His advice had been exactly what I’d needed to hear.
Instead of focusing so much on fucking up what I say, focus on listening to the other person.
“I’m guessing something out of the ordinary happened. ”
He drags his gaze from mine and slumps into his seat, crossing his arms. “I thought it would be a kiss on the cheek. Just a friend thing. I mean, that’s all Win Gabriel is good for: being a friend.”
The bitterness returns twofold. Now I know exactly what it’s about. “We’ll get back to that. What happened next?”
“Well…” He glances over at me, then leans toward his door, putting more space between us. “She seemed to like it. Kissing me, in case I wasn’t clear.”
I’m tired, and I’m hungry, but I don’t tell him to get to the fucking point. He’s tense enough, and he’s a friend. And he’s owning up to something that he’s scared I’ll kill him for, but he’s still doing it because he feels it’s important for me to know.
I lift my brow. “So the second I park outside the house, you get in my truck and prepare for me to kill you?”
He nods. “That sounds about right.”
I sit back in my seat and look out toward the house as I speak. “Do you know why I hate small talk?”
Out of the corner of my eye, I see him tilt his head toward me. “You don’t like people.”
“I consider it a waste of my time.

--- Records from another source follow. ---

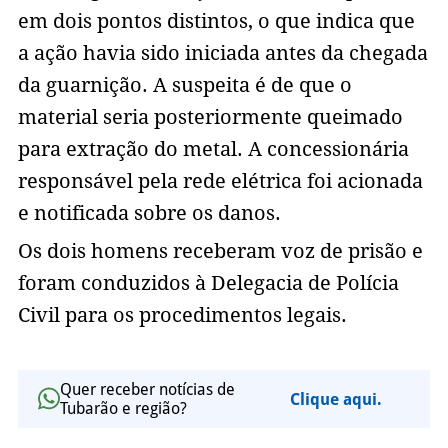
em dois pontos distintos, o que indica que
a ação havia sido iniciada antes da chegada
da guarnição. A suspeita é de que o
material seria posteriormente queimado
para extração do metal. A concessionária
responsável pela rede elétrica foi acionada
e notificada sobre os danos.
Os dois homens receberam voz de prisão e
foram conduzidos à Delegacia de Polícia
Civil para os procedimentos legais.
Quer receber notícias de
Clique aqui.
Tubarão e região?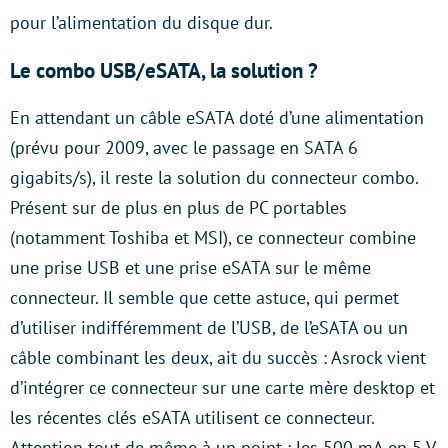
pour l’alimentation du disque dur.
Le combo USB/eSATA, la solution ?
En attendant un câble eSATA doté d’une alimentation
(prévu pour 2009, avec le passage en SATA 6
gigabits/s), il reste la solution du connecteur combo.
Présent sur de plus en plus de PC portables
(notamment Toshiba et MSI), ce connecteur combine
une prise USB et une prise eSATA sur le même
connecteur. Il semble que cette astuce, qui permet
d’utiliser indifféremment de l’USB, de l’eSATA ou un
câble combinant les deux, ait du succès : Asrock vient
d’intégrer ce connecteur sur une carte mère desktop et
les récentes clés eSATA utilisent ce connecteur.
Attention tout de même à un point : les 500 mA en 5 V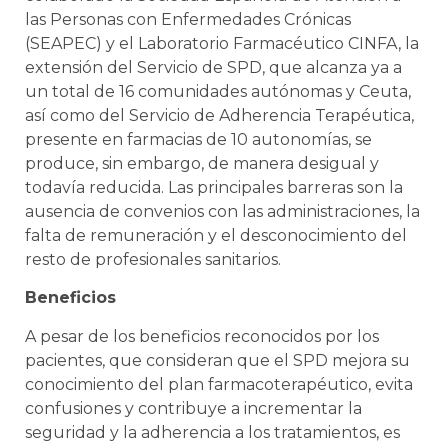
las Personas con Enfermedades Crónicas
(SEAPEC) y el Laboratorio Farmacéutico CINFA, la
extensión del Servicio de SPD, que alcanza ya a
un total de 16 comunidades autónomas y Ceuta,
así como del Servicio de Adherencia Terapéutica,
presente en farmacias de 10 autonomías, se
produce, sin embargo, de manera desigual y
todavía reducida. Las principales barreras son la
ausencia de convenios con las administraciones, la
falta de remuneración y el desconocimiento del
resto de profesionales sanitarios.
Beneficios
A pesar de los beneficios reconocidos por los
pacientes, que consideran que el SPD mejora su
conocimiento del plan farmacoterapéutico, evita
confusiones y contribuye a incrementar la
seguridad y la adherencia a los tratamientos, es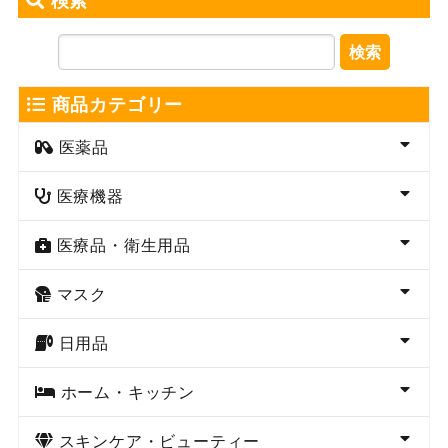
検索
検索
商品カテゴリー
医薬品
医療機器
医療品・衛生用品
マスク
日用品
ホーム・キッチン
スキンケア・ビューティー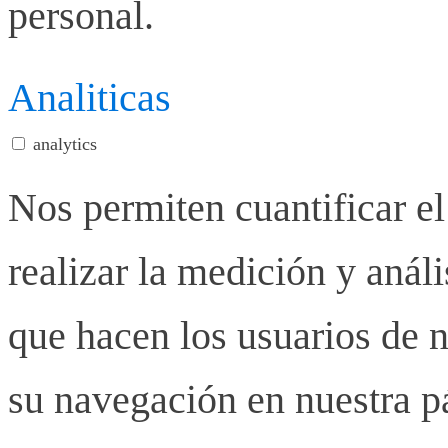
personal.
Analiticas
analytics
Nos permiten cuantificar el
realizar la medición y anális
que hacen los usuarios de n
su navegación en nuestra p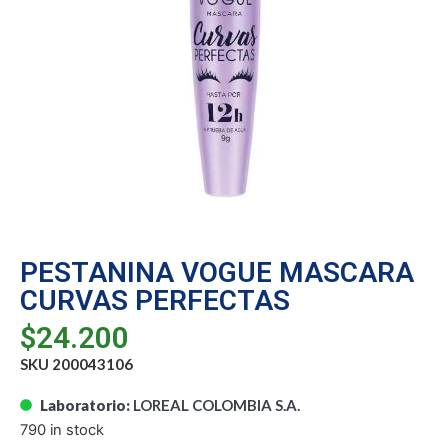
PESTANINA VOGUE MASCARA
CURVAS PERFECTAS
$
24.200
SKU 200043106
Laboratorio:
LOREAL COLOMBIA S.A.
790 in stock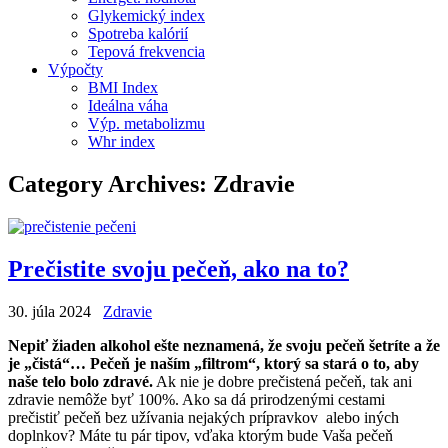
Glykemický index
Spotreba kalórií
Tepová frekvencia
Výpočty
BMI Index
Ideálna váha
Výp. metabolizmu
Whr index
Category Archives:
Zdravie
Prečistite svoju pečeň, ako na to?
30. júla 2024
Zdravie
Nepiť žiaden alkohol ešte neznamená, že svoju pečeň šetríte a že
je „čistá“… Pečeň je naším „filtrom“, ktorý sa stará o to, aby
naše telo bolo zdravé.
Ak nie je dobre prečistená pečeň, tak ani
zdravie nemôže byť 100%. Ako sa dá prirodzenými cestami
prečistiť pečeň bez užívania nejakých prípravkov alebo iných
doplnkov? Máte tu pár tipov, vďaka ktorým bude Vaša pečeň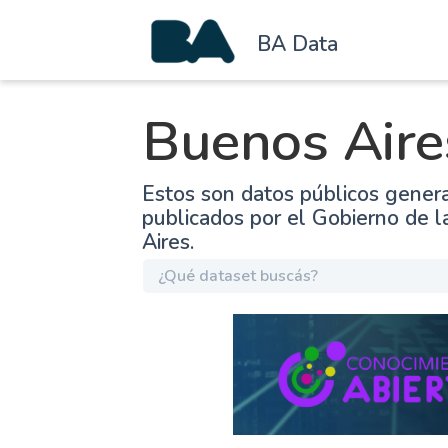
BA Data
Buenos Aire
Estos son datos públicos gener
publicados por el Gobierno de 
Aires.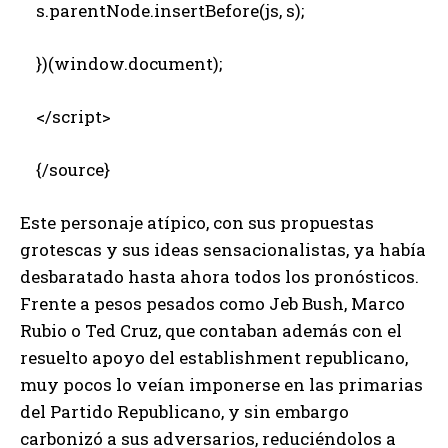
s.parentNode.insertBefore(js, s);
})(window.document);
</script>
{/source}
Este personaje atípico, con sus propuestas
grotescas y sus ideas sensacionalistas, ya había
desbaratado hasta ahora todos los pronósticos.
Frente a pesos pesados como Jeb Bush, Marco
Rubio o Ted Cruz, que contaban además con el
resuelto apoyo del establishment republicano,
muy pocos lo veían imponerse en las primarias
del Partido Republicano, y sin embargo
carbonizó a sus adversarios, reduciéndolos a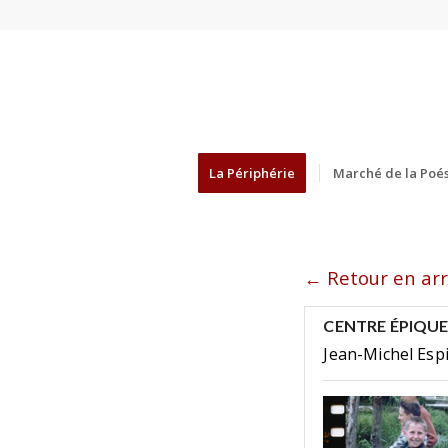
La Périphérie
Marché de la Poés
← Retour en arr
CENTRE ÉPIQU
Jean-Michel Espi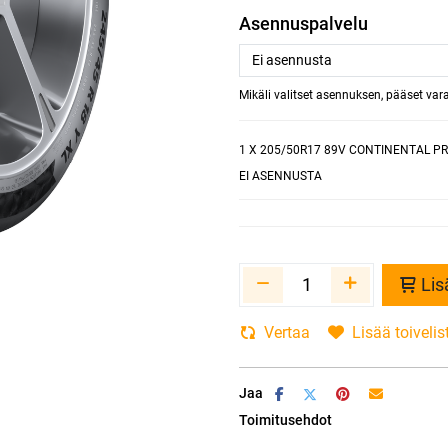
Asennuspalvelu
Mikäli valitset asennuksen, pääset va
1
X 205/50R17 89V CONTINENTAL P
EI ASENNUSTA
Lis
Vertaa
Lisää toivelis
Jaa
Toimitusehdot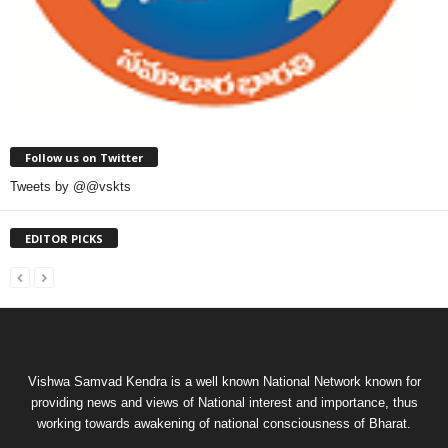
Follow us on Twitter
Tweets by @@vskts
EDITOR PICKS
Vishwa Samvad Kendra is a well known National Network known for
providing news and views of National interest and importance, thus
working towards awakening of national consciousness of Bharat.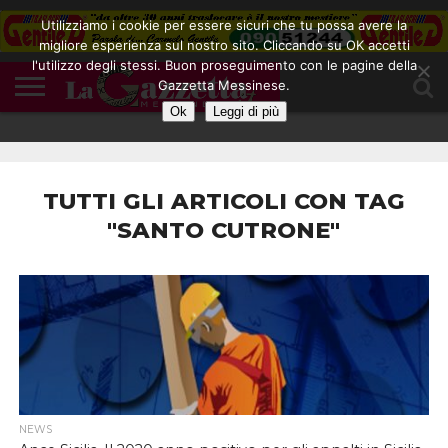
Utilizziamo i cookie per essere sicuri che tu possa avere la
migliore esperienza sul nostro sito. Cliccando su OK accetti
l'utilizzo degli stessi. Buon proseguimento con le pagine della
CONTATTI
Gazzetta Messinese.
COOKIE
DIVENTA
HOME
NOTE
POLICY
BLOGGER
LEGALI
Ok
Leggi di più
TUTTI GLI ARTICOLI CON TAG
"SANTO CUTRONE"
NEWS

I could be eating, watching TV, or working on the house. Hell, I could be staring into space, and I’d consider that a better way to spend my time than talking about the weather or whatever football game everyone watched last night.
You’re not like me, Win, and you don’t want to be.
People like you because you give them every part of yourself.
You care so deeply that they feel it. Even me.
You still found a way to connect with me.
If you take one thing from this conversation, take that. ”
He lets out a quiet, barely audible breath. “I don’t know how to be more than a friend to Rose.”
“I don’t know how to talk to someone without sticking one, but usually both, feet in my mouth,” I counter. “And I don’t for one second believe you’re incapable of being more than a friend to Rose. You need to get out of your head and just be you, instead of who you think she wants you to be.”
We look at each other, and I see the struggle going on inside Win. The will to believe me, but the doubt winning.
“You really don’t have a problem with me kissing Rose?” he eventually asks.
I open my door, eager to see Rose, play with Ben, and eat something.
In that exact order. But for now, I look my friend in the eye and speak from the heart.
Something I only learned to do because of him.
“I have a problem with you thinking you’re not worthy of the happiness you deserve more than me.
That’s what I have a big fucking problem with, Win.
You’re a good man. Too good to think as little of yourself as you do.
Come on. Let’s go see the reason for both our happiness. ”
Win gets out of my truck with a relieved smile, and I clap him on the shoulder on the way to the front door, lucky to have him in my life.
“I might have accidentally told Ben that Rose is pregnant, so we don’t have to keep mouthing baby anymore when Ben’s around. Rose said she was kind of relieved about that,” he says.
“Good to know. Ben and Rose brought me an ice cream cone at work.”
He opens the front door, grinning. “I know. They came to see me at the diner after.”
I chuckle. “How much chocolate was Ben wearing?”
His eyes sparkle. “Enough.”
Never has one word made me laugh so hard.